Advisory Board Compensation for your Startup
September 9, 2008
We are working on building our advisory board for Big in Japan and one of the prospective directors asked about compensation. Before I responded I recalled I wrote a post on compensation for advisors, but after searching for it I couldn’t find it. I decided to check with Brad and Nivi for advice.
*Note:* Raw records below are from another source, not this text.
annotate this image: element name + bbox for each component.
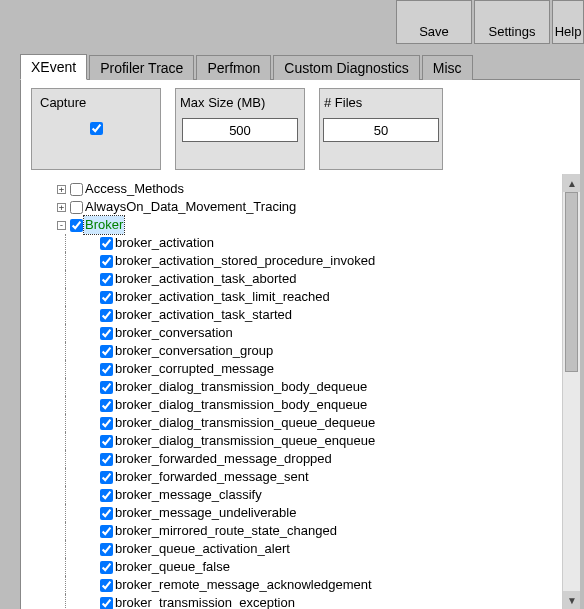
tree-node-child[interactable]: broker_conversation_group xyxy=(31,342,562,360)
tab-custom-diagnostics[interactable]: Custom Diagnostics xyxy=(273,55,420,80)
tree-connector xyxy=(65,288,74,306)
tab-content: Capture Max Size (MB) # Files + Access_M… xyxy=(20,80,580,609)
tree-label[interactable]: broker_activation_task_started xyxy=(114,306,293,324)
files-label: # Files xyxy=(320,95,362,110)
tree-node-child[interactable]: broker_activation_task_limit_reached xyxy=(31,288,562,306)
tree-node-child[interactable]: broker_dialog_transmission_queue_dequeue xyxy=(31,414,562,432)
tree-node-child[interactable]: broker_dialog_transmission_body_enqueue xyxy=(31,396,562,414)
tree-node-alwayson[interactable]: + AlwaysOn_Data_Movement_Tracing xyxy=(31,198,562,216)
tree-node-access-methods[interactable]: + Access_Methods xyxy=(31,180,562,198)
tree-connector xyxy=(65,522,74,540)
tree-checkbox[interactable] xyxy=(100,273,113,286)
tree-label[interactable]: broker_activation_task_limit_reached xyxy=(114,288,331,306)
tab-perfmon[interactable]: Perfmon xyxy=(196,55,271,80)
tree-label[interactable]: broker_queue_activation_alert xyxy=(114,540,291,558)
tree-checkbox[interactable] xyxy=(100,381,113,394)
tree-node-child[interactable]: broker_remote_message_acknowledgement xyxy=(31,576,562,594)
tab-profiler-trace[interactable]: Profiler Trace xyxy=(89,55,194,80)
help-button[interactable]: Help xyxy=(552,0,584,44)
tree-checkbox[interactable] xyxy=(100,543,113,556)
tree-checkbox[interactable] xyxy=(100,417,113,430)
tree-checkbox[interactable] xyxy=(100,561,113,574)
tree-checkbox[interactable] xyxy=(100,579,113,592)
tree-label[interactable]: broker_conversation_group xyxy=(114,342,274,360)
tree-label[interactable]: broker_activation xyxy=(114,234,215,252)
tree-node-child[interactable]: broker_mirrored_route_state_changed xyxy=(31,522,562,540)
tree-label[interactable]: broker_dialog_transmission_queue_enqueue xyxy=(114,432,376,450)
scroll-up-button[interactable]: ▲ xyxy=(563,174,580,192)
settings-button[interactable]: Settings xyxy=(474,0,550,44)
expand-icon[interactable]: + xyxy=(57,203,66,212)
scrollbar-track[interactable] xyxy=(563,192,580,591)
tree-checkbox[interactable] xyxy=(100,309,113,322)
tree-checkbox[interactable] xyxy=(100,399,113,412)
tree-node-child[interactable]: broker_forwarded_message_sent xyxy=(31,468,562,486)
tree-label[interactable]: broker_mirrored_route_state_changed xyxy=(114,522,338,540)
files-input[interactable] xyxy=(323,118,439,142)
tree-checkbox[interactable] xyxy=(100,507,113,520)
tree-checkbox[interactable] xyxy=(70,183,83,196)
tree-node-child[interactable]: broker_activation_task_started xyxy=(31,306,562,324)
tree-label[interactable]: broker_transmission_exception xyxy=(114,594,296,609)
tree-node-child[interactable]: broker_message_classify xyxy=(31,486,562,504)
tree-node-child[interactable]: broker_activation_stored_procedure_invok… xyxy=(31,252,562,270)
tree-node-child[interactable]: broker_queue_false xyxy=(31,558,562,576)
tree-node-broker[interactable]: - Broker xyxy=(31,216,562,234)
tree-checkbox[interactable] xyxy=(100,237,113,250)
tree-checkbox[interactable] xyxy=(100,291,113,304)
tree-label[interactable]: broker_dialog_transmission_body_dequeue xyxy=(114,378,368,396)
tree-label[interactable]: broker_activation_task_aborted xyxy=(114,270,297,288)
tree-checkbox[interactable] xyxy=(100,363,113,376)
tree-view[interactable]: + Access_Methods + AlwaysOn_Data_Movemen… xyxy=(31,180,562,609)
tree-checkbox[interactable] xyxy=(100,255,113,268)
tree-label[interactable]: broker_dialog_transmission_body_enqueue xyxy=(114,396,368,414)
tree-node-child[interactable]: broker_activation xyxy=(31,234,562,252)
tree-checkbox[interactable] xyxy=(70,219,83,232)
scroll-down-button[interactable]: ▼ xyxy=(563,591,580,609)
tree-checkbox[interactable] xyxy=(100,435,113,448)
save-button[interactable]: Save xyxy=(396,0,472,44)
tree-node-child[interactable]: broker_activation_task_aborted xyxy=(31,270,562,288)
tree-label[interactable]: broker_conversation xyxy=(114,324,234,342)
tree-checkbox[interactable] xyxy=(70,201,83,214)
tree-label[interactable]: AlwaysOn_Data_Movement_Tracing xyxy=(84,198,297,216)
tree-checkbox[interactable] xyxy=(100,327,113,340)
tree-node-child[interactable]: broker_dialog_transmission_queue_enqueue xyxy=(31,432,562,450)
tab-xevent[interactable]: XEvent xyxy=(20,54,87,80)
tree-checkbox[interactable] xyxy=(100,597,113,610)
tree-label[interactable]: broker_activation_stored_procedure_invok… xyxy=(114,252,376,270)
tree-label[interactable]: broker_dialog_transmission_queue_dequeue xyxy=(114,414,376,432)
tab-misc[interactable]: Misc xyxy=(422,55,473,80)
tree-checkbox[interactable] xyxy=(100,489,113,502)
tree-connector xyxy=(65,558,74,576)
scrollbar-thumb[interactable] xyxy=(565,192,578,372)
tree-label[interactable]: Access_Methods xyxy=(84,180,185,198)
tree-checkbox[interactable] xyxy=(100,453,113,466)
tree-label[interactable]: broker_message_undeliverable xyxy=(114,504,297,522)
expand-icon[interactable]: + xyxy=(57,185,66,194)
tree-label[interactable]: broker_forwarded_message_dropped xyxy=(114,450,333,468)
max-size-input[interactable] xyxy=(182,118,298,142)
tree-node-child[interactable]: broker_conversation xyxy=(31,324,562,342)
capture-group: Capture xyxy=(31,88,161,170)
tree-label[interactable]: broker_corrupted_message xyxy=(114,360,275,378)
scrollbar-vertical[interactable]: ▲ ▼ xyxy=(562,174,580,609)
max-size-label: Max Size (MB) xyxy=(176,95,265,110)
tree-label[interactable]: broker_forwarded_message_sent xyxy=(114,468,310,486)
tree-checkbox[interactable] xyxy=(100,345,113,358)
tree-node-child[interactable]: broker_dialog_transmission_body_dequeue xyxy=(31,378,562,396)
tree-checkbox[interactable] xyxy=(100,525,113,538)
tree-label[interactable]: broker_queue_false xyxy=(114,558,231,576)
tree-connector xyxy=(65,360,74,378)
tree-checkbox[interactable] xyxy=(100,471,113,484)
capture-checkbox[interactable] xyxy=(90,122,103,135)
collapse-icon[interactable]: - xyxy=(57,221,66,230)
tree-node-child[interactable]: broker_transmission_exception xyxy=(31,594,562,609)
tree-node-child[interactable]: broker_corrupted_message xyxy=(31,360,562,378)
tree-label[interactable]: broker_remote_message_acknowledgement xyxy=(114,576,373,594)
tree-node-child[interactable]: broker_forwarded_message_dropped xyxy=(31,450,562,468)
tree-node-child[interactable]: broker_queue_activation_alert xyxy=(31,540,562,558)
tree-label[interactable]: broker_message_classify xyxy=(114,486,263,504)
tree-node-child[interactable]: broker_message_undeliverable xyxy=(31,504,562,522)
tree-label[interactable]: Broker xyxy=(84,216,124,234)
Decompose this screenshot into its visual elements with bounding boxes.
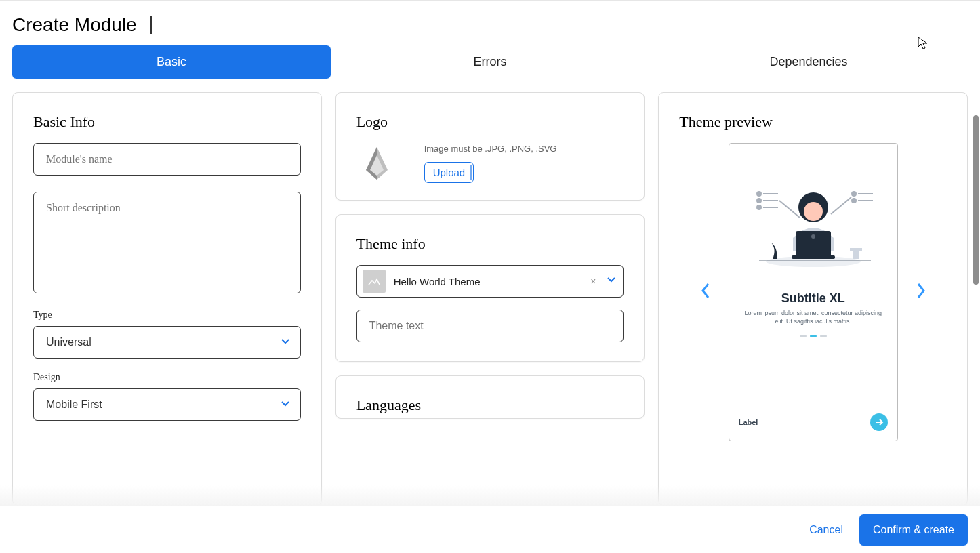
chevron-down-icon[interactable] — [607, 275, 616, 287]
svg-point-8 — [757, 205, 761, 209]
svg-rect-23 — [850, 248, 862, 251]
pager-dot[interactable] — [810, 335, 817, 337]
cancel-label: Cancel — [809, 524, 843, 535]
svg-point-18 — [804, 202, 823, 221]
preview-next-fab[interactable] — [870, 413, 888, 431]
tab-basic-label: Basic — [157, 55, 186, 68]
pager-dot[interactable] — [800, 335, 807, 337]
card-languages: Languages — [335, 375, 645, 419]
short-description-input[interactable] — [33, 192, 301, 293]
svg-rect-21 — [792, 255, 835, 259]
type-select-value: Universal — [33, 326, 301, 359]
theme-select[interactable]: Hello World Theme × — [356, 265, 624, 298]
col-preview: Theme preview — [658, 92, 968, 506]
pager-dot[interactable] — [820, 335, 827, 337]
tabs: Basic Errors Dependencies — [0, 41, 980, 79]
upload-button[interactable]: Upload — [424, 162, 474, 183]
svg-line-15 — [831, 197, 851, 214]
tab-dependencies[interactable]: Dependencies — [649, 45, 968, 79]
preview-phone: Subtitle XL Lorem ipsum dolor sit amet, … — [729, 143, 898, 441]
columns: Basic Info Type Universal Design Mobile … — [0, 79, 980, 506]
svg-line-10 — [779, 201, 800, 218]
tab-errors[interactable]: Errors — [331, 45, 649, 79]
theme-info-title: Theme info — [356, 235, 624, 253]
languages-title: Languages — [356, 396, 624, 414]
preview-pager — [739, 335, 888, 337]
logo-title: Logo — [356, 113, 624, 131]
basic-info-title: Basic Info — [33, 113, 301, 131]
tab-dependencies-label: Dependencies — [769, 55, 847, 68]
card-theme-preview: Theme preview — [658, 92, 968, 506]
module-name-input[interactable] — [33, 143, 301, 176]
col-basic: Basic Info Type Universal Design Mobile … — [12, 92, 322, 506]
svg-rect-22 — [853, 249, 859, 259]
svg-point-6 — [757, 199, 761, 203]
clear-icon[interactable]: × — [588, 276, 598, 287]
vertical-scrollbar[interactable] — [973, 115, 979, 285]
content: Basic Info Type Universal Design Mobile … — [0, 79, 980, 506]
logo-hint: Image must be .JPG, .PNG, .SVG — [424, 144, 557, 154]
card-basic-info: Basic Info Type Universal Design Mobile … — [12, 92, 322, 506]
confirm-create-button[interactable]: Confirm & create — [859, 514, 968, 546]
card-logo: Logo Image must be .JPG, .PNG, .SVG — [335, 92, 645, 201]
confirm-label: Confirm & create — [873, 524, 954, 535]
theme-select-value: Hello World Theme — [394, 276, 579, 287]
preview-prev-button[interactable] — [696, 278, 715, 306]
svg-point-4 — [757, 192, 761, 196]
theme-preview-title: Theme preview — [679, 113, 947, 131]
type-label: Type — [33, 310, 301, 321]
caret-icon — [150, 16, 152, 34]
tab-errors-label: Errors — [474, 55, 507, 68]
svg-point-11 — [852, 192, 856, 196]
design-select[interactable]: Mobile First — [33, 388, 301, 421]
logo-placeholder-icon — [356, 143, 397, 184]
upload-button-label: Upload — [433, 167, 466, 178]
app-root: Create Module Basic Errors Dependencies … — [0, 0, 980, 553]
preview-lorem: Lorem ipsum dolor sit amet, consectetur … — [739, 310, 888, 325]
tab-basic[interactable]: Basic — [12, 45, 331, 79]
preview-label: Label — [739, 418, 758, 426]
theme-thumb-icon — [363, 270, 386, 293]
preview-subtitle: Subtitle XL — [739, 291, 888, 306]
design-label: Design — [33, 372, 301, 383]
page-title: Create Module — [12, 14, 137, 36]
cancel-button[interactable]: Cancel — [809, 524, 843, 536]
footer-bar: Cancel Confirm & create — [0, 506, 980, 553]
header: Create Module — [0, 1, 980, 41]
col-middle: Logo Image must be .JPG, .PNG, .SVG — [335, 92, 645, 506]
arrow-right-icon — [874, 417, 884, 427]
design-select-value: Mobile First — [33, 388, 301, 421]
svg-point-20 — [811, 234, 815, 239]
preview-illustration — [739, 160, 888, 268]
card-theme-info: Theme info Hello World Theme × — [335, 214, 645, 362]
svg-point-13 — [852, 199, 856, 203]
type-select[interactable]: Universal — [33, 326, 301, 359]
svg-rect-3 — [367, 275, 381, 287]
preview-next-button[interactable] — [912, 278, 931, 306]
theme-text-input[interactable] — [356, 310, 624, 342]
Brad’s advice was pretty straight forward suggesting that “1% is rich“. Nivi suggested there are two types of advisors ‘normal’ and ’super’: “The normal advisor gets 0.1%-0.25% of a company’s post-Series A stock. Normal advisors do something important for the company and aren’t expected to do much beyond that. For example, they introduce the company to a key customer or investor. Normal advisors are also assembled by naive entrepreneurs who think the mere presence of an advisory board will create social proof and help them raise money. But investors don’t take these mock advisory boards seriously. The super advisor can get as much stock as a board member: 1%-2% of a company’s post-Series A stock. Super advisors help make your company happen. They know all your prospective customers intimately. Or they raise your money for you. Or they bring you a handful of great employees. They can even add more value than an independent board member because they don’t have to deal with corporate governance. If you find a super advisor, you want to incent him as much as possible and push him to help make the company happen. They can be much more effective than 5 or 10 normal advisors.”
Based on their advice it would seem that ‘normal advisors’ should get around .15% of the deal and ’super advisors’ should get around 1.5%. What are you seeing in the market? Do you have an advisory board?